From the data below, return all lines holding the string "استقلال".

---------------

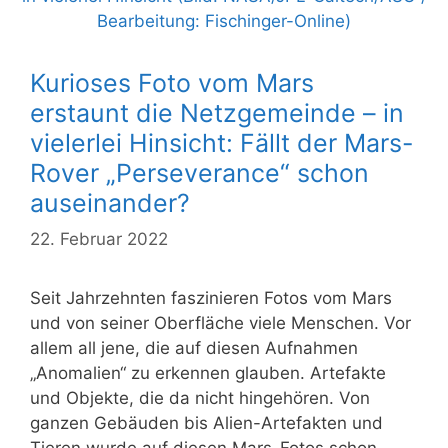
Kurioses Foto vom Mars
erstaunt die Netzgemeinde – in
vielerlei Hinsicht: Fällt der Mars-
Rover „Perseverance“ schon
auseinander?
22. Februar 2022
Seit Jahrzehnten faszinieren Fotos vom Mars
und von seiner Oberfläche viele Menschen. Vor
allem all jene, die auf diesen Aufnahmen
„Anomalien“ zu erkennen glauben. Artefakte
und Objekte, die da nicht hingehören. Von
ganzen Gebäuden bis Alien-Artefakten und
Tieren wurde auf diesen Mars-Fotos schon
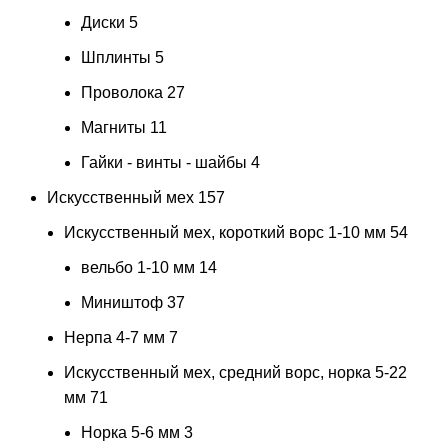
Диски
5
Шплинты
5
Проволока
27
Магниты
11
Гайки - винты - шайбы
4
Искусственный мех
157
Искусственный мех, короткий ворс 1-10 мм
54
вельбо 1-10 мм
14
Миништоф
37
Нерпа 4-7 мм
7
Искусственный мех, средний ворс, норка 5-22
мм
71
Норка 5-6 мм
3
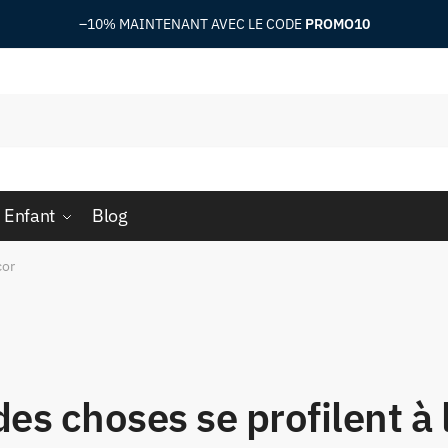
–10%
MAINTENANT AVEC LE CODE
PROMO10
 Enfant
Blog
cor
es choses se profilent à 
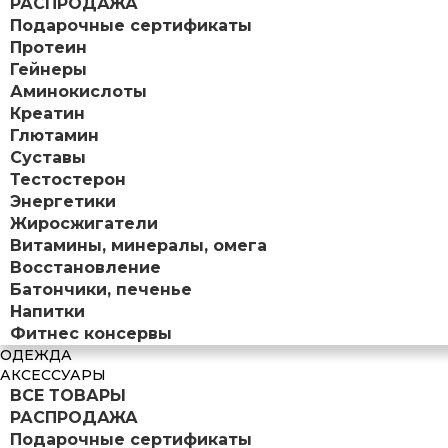
РАСПРОДАЖА
Подарочные сертификаты
Протеин
Гейнеры
Аминокислоты
Креатин
Глютамин
Суставы
Тестостерон
Энергетики
Жиросжигатели
Витамины, минералы, омега
Восстановление
Батончики, печенье
Напитки
Фитнес консервы
ОДЕЖДА
АКСЕССУАРЫ
ВСЕ ТОВАРЫ
РАСПРОДАЖА
Подарочные сертификаты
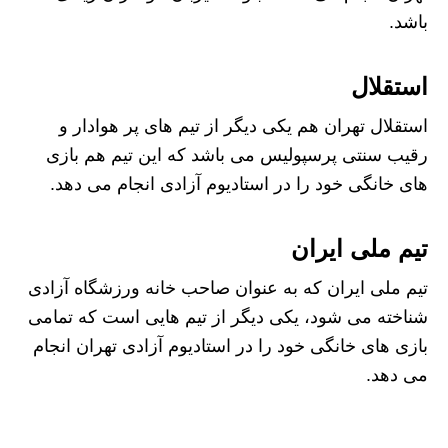
باشد.
استقلال
استقلال تهران هم یکی دیگر از تیم های پر هوادار و
رقیب سنتی پرسپولیس می باشد که این تیم هم بازی
های خانگی خود را در استادیوم آزادی انجام می دهد.
تیم ملی ایران
تیم ملی ایران که به عنوان صاحب خانه ورزشگاه آزادی
شناخته می شود، یکی دیگر از تیم هایی است که تمامی
بازی های خانگی خود را در استادیوم آزادی تهران انجام
می دهد.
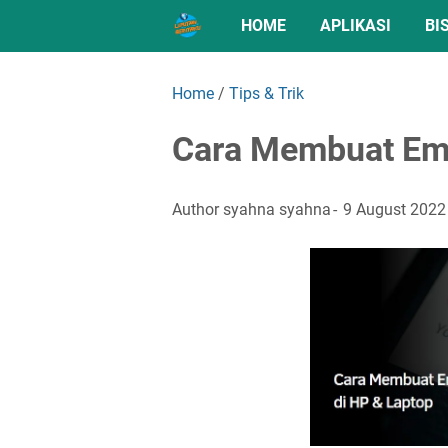
HOME
APLIKASI
BI
Home
/
Tips & Trik
Cara Membuat Ema
Author
syahna syahna
9 August 2022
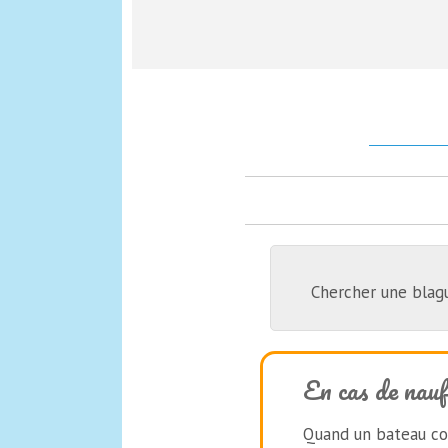
Chercher une blag
En cas de nau
Quand un bateau cou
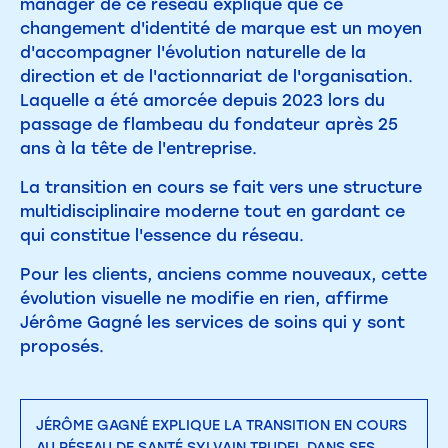
manager de ce réseau explique que ce
changement d'identité de marque est un moyen
d'accompagner l'évolution naturelle de la
direction et de l'actionnariat de l'organisation.
Laquelle a été amorcée depuis 2023 lors du
passage de flambeau du fondateur après 25
ans à la tête de l'entreprise.
La transition en cours se fait vers une structure
multidisciplinaire moderne tout en gardant ce
qui constitue l'essence du réseau.
Pour les clients, anciens comme nouveaux, cette
évolution visuelle ne modifie en rien, affirme
Jérôme Gagné les services de soins qui y sont
proposés.
JÉRÔME GAGNÉ EXPLIQUE LA TRANSITION EN COURS
AU RÉSEAU DE SANTÉ SYLVAIN TRUDEL DANS SES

---------------

> **RESPONSE**:
استقلال
استقلال تهران هم یکی دیگر از تیم های پر هوادار و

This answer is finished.